Melting Antarctic Ice Causing Sea Levels to Rise
By Armando Duke
Houston, TX - Satellite surveys show that ice is melting in
Antarctica faster than snowfall can replenish it, which is
causing sea levels to rise.
Two separate studies showed varying results. But both studies
drew the same conclusion that the ice in Antarctica is melting
rapidly. The only difference between the two studies was the
degree that sea levels were rising.
The authors work in both studies added weight to the evidence
that global warming was affecting sea levels.
Earlier estimates were that global warming was causing an
increase in rainfall that would generate more snow in Greenland
and the Antarctic, replacing the ice that was grumbling into
the sea.
"Snowfall will matter less and less," said Robert Bindschadler,
an expert on polar ice at the National Aeronautics and Space
Administration. Bindschadler was not involved in either study.
Satellite images show that most of the ice is being lost in
western Antarctica, where warming air and seawater have recently
broken up huge floating shelves of ice.
A survey led by H. Jay Zwally, a NASA scientist, used satellites
and aircraft to measure changes in the height of ice sheets
in Antarctica and Greenland over the decade ended in 2002.

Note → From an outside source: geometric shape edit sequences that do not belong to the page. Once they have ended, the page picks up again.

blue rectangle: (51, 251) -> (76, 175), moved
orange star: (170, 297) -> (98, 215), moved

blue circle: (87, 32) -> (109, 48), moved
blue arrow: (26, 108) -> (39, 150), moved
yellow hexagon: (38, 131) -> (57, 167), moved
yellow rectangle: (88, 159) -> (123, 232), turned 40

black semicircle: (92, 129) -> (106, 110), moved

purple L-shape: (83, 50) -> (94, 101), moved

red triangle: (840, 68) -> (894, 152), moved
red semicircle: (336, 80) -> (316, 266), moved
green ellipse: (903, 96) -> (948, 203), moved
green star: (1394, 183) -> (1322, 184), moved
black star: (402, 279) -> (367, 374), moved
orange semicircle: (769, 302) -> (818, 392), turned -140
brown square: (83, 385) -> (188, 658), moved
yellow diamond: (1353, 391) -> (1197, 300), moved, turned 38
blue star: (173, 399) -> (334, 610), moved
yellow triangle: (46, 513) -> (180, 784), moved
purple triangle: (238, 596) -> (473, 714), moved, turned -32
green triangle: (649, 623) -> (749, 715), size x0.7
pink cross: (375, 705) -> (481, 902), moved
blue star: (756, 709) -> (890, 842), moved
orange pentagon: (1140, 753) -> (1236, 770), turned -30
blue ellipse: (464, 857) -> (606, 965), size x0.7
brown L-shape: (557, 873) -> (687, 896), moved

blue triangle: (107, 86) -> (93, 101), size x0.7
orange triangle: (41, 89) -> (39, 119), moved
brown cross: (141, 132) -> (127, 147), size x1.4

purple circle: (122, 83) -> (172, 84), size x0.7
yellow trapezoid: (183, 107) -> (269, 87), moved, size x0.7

A second study by scientists at the University of Colorado
looked at changes from 2002 to 2005 using a pair of NASA
satellites that detect subtle changes in Earth's gravitational
field that can be used to estimate the weight of water in an
ice sheet.
Zwally's study found a loss of volume in Antarctica and a
small overall gain in Greenland, where inland snows have
outpaced ice flowing into the sea. Zwally published his
findings in the Journal of Glaciology.
Scientists at the University of Colorado found that changes
in the ice were a good indicator of the changing climatic
conditions there. Their study was published in the Journal
of Science.
The National Oceanic and Atmospheric Administration said the
Colorado team's estimate of 35 cubic miles of ice being lost
annually in Antarctica fit well with current ideas about
what was causing the rise in sea level.